Bank lending growth in January slowed to 10.4 percent from 13.7 percent in December amid the rising interest rates and elevated inflation.
Latest data from the Bangko Sentral ng Pilipinas showed that on a month-on-month seasonally-adjusted basis, the outstanding universal and commercial bank loans, net of reverse repurchase placements, were broadly unchanged.
Outstanding loans to residents rose 10.2 percent in January, following a 13.5-percent increase in the previous month.
Outstanding loans for production activities grew by 9.2 percent in January from 12.4 percent in December, mainly due to the lending activities of major sectors including electricity, gas, steam and air conditioning supply (12.7 percent); wholesale and retail trade, repair of motor vehicles and motorcycles (10.4 percent); manufacturing (10.3 percent); information and communication (21.4 percent); and real estate activities (3.5 percent).
Consumer loans to residents grew by 20.3 percent in January, slower than 25.1 percent in the previous month.
Outstanding loans to non-residents expanded by 16.8 percent in January from a 19.9-percent increase in the previous month.
“The slower bank loans growth [was] also partly due to the rising trend in US global/local interest rates in recent months, as well as higher inflation,” Rizal Commercial Banking Corp. chief economist Michael Ricafort said in a comment.

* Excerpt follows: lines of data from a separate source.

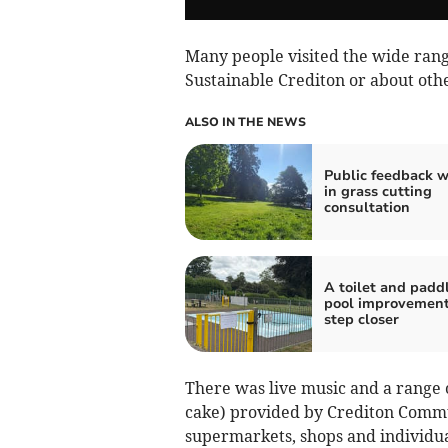
Many people visited the wide range
Sustainable Crediton or about oth
ALSO IN THE NEWS
Public feedback 
in grass cutting
consultation
A toilet and padd
pool improvement
step closer
There was live music and a range o
cake) provided by Crediton Commu
supermarkets, shops and individual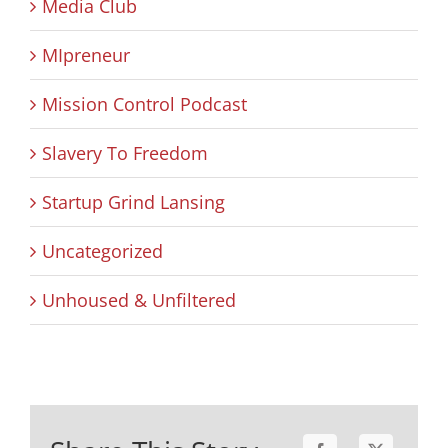
Media Club
MIpreneur
Mission Control Podcast
Slavery To Freedom
Startup Grind Lansing
Uncategorized
Unhoused & Unfiltered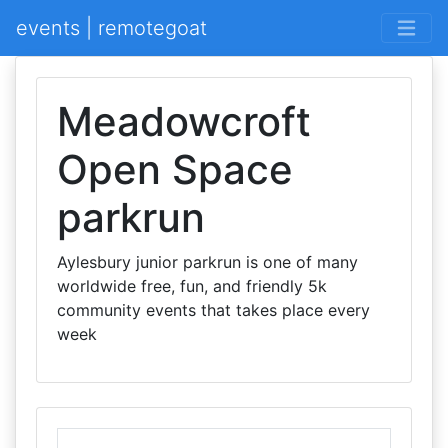
events | remotegoat
Meadowcroft
Open Space
parkrun
Aylesbury junior parkrun is one of many
worldwide free, fun, and friendly 5k
community events that takes place every
week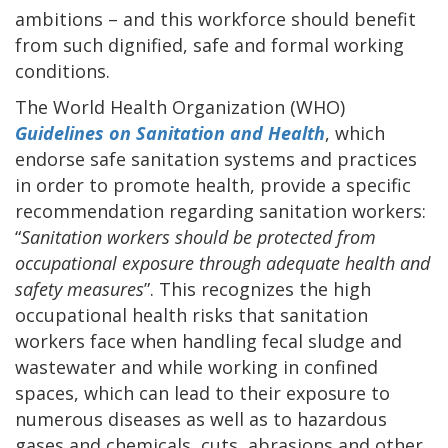
ambitions – and this workforce should benefit
from such dignified, safe and formal working
conditions.
The World Health Organization (WHO)
Guidelines on Sanitation and Health
, which
endorse safe sanitation systems and practices
in order to promote health, provide a specific
recommendation regarding sanitation workers:
“
Sanitation workers should be protected from
occupational exposure through adequate health and
safety measures
”. This recognizes the high
occupational health risks that sanitation
workers face when handling fecal sludge and
wastewater and while working in confined
spaces, which can lead to their exposure to
numerous diseases as well as to hazardous
gases and chemicals, cuts, abrasions and other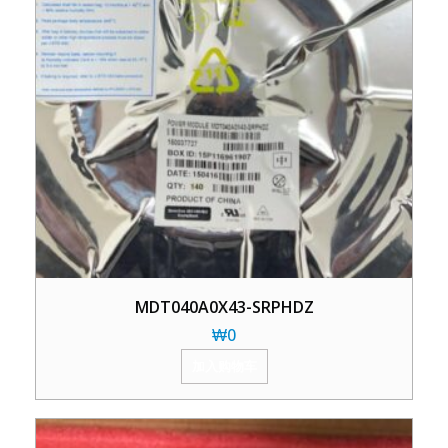
MDT040A0X43-SRPHDZ
₩
0
加入购物车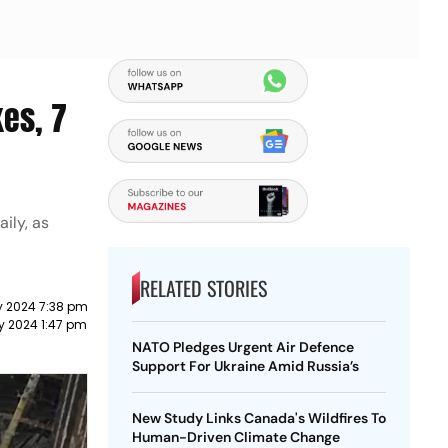
es, 7
ily, as
RELATED STORIES
y 2024 7:38 pm
y 2024 1:47 pm
NATO Pledges Urgent Air Defence
Support For Ukraine Amid Russia’s
New Study Links Canada's Wildfires To
Human-Driven Climate Change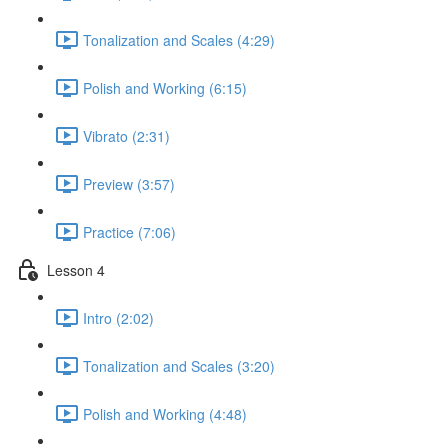
Tonalization and Scales (4:29)
Polish and Working (6:15)
Vibrato (2:31)
Preview (3:57)
Practice (7:06)
Lesson 4
Intro (2:02)
Tonalization and Scales (3:20)
Polish and Working (4:48)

He said higher interest rates and inflation led to higher borrowing costs for consumers, businesses and other institutions that, in turn, “partly slowed down the demand for loans, as many central banks worldwide and locally battle elevated inflation.”
The policy-setting Monetary Board raised the benchmark interest rate by 50 basis points to 5.5 percent before the end of 2022 to prevent the second-round effects of inflation and defend the peso against the greenback.

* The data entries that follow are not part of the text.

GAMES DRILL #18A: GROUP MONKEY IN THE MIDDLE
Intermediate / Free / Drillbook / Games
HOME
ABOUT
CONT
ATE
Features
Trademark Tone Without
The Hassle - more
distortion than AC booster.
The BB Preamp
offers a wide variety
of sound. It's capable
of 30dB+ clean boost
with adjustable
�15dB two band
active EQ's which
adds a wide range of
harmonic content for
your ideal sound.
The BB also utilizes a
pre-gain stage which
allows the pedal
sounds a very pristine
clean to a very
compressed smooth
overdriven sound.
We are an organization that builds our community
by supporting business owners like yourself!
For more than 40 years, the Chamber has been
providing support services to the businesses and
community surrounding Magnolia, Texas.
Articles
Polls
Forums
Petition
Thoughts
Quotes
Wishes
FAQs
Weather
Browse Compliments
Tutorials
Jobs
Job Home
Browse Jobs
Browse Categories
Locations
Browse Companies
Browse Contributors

Inflation surpassed the target range of 2 percent to 4 percent last year and accelerated to a 14-year high of 8.7 percent in January 2023.
The board again raised the key rates by another 50 basis points to 6 percent on Feb. 16, 2023.

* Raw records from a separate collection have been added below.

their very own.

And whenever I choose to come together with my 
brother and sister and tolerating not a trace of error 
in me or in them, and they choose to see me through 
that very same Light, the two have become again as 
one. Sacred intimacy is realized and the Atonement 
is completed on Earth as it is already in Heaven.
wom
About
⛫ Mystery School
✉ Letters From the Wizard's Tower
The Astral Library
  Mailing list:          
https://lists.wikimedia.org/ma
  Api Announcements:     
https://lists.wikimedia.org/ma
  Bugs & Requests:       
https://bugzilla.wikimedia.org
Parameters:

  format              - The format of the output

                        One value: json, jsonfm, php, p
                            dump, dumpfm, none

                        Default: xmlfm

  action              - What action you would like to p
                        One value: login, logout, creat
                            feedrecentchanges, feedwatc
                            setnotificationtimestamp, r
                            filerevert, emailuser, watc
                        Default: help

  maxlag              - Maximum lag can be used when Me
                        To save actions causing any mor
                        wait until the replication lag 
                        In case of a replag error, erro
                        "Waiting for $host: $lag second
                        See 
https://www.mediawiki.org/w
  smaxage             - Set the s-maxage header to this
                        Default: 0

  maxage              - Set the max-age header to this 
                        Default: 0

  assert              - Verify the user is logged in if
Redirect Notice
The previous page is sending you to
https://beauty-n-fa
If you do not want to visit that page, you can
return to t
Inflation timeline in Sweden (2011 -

Ricafort said the possible easing of inflation in the coming months would, in turn, help ease interest rates and borrowing costs.
The BSP said the brisk credit growth and adequate liquidity would continue to sustain the momentum of economic growth.
“Looking ahead, the BSP will ensure that liquidity and lending conditions remain in line with its primary mandate of ensuring price and financial stability,” it said.
Domestic liquidity or the money supply circulating in the financial system also posted a slower 5.5 percent year-on-year expansion to about P16.0 trillion in January 2023 from the 6.7-percent growth in December 2022.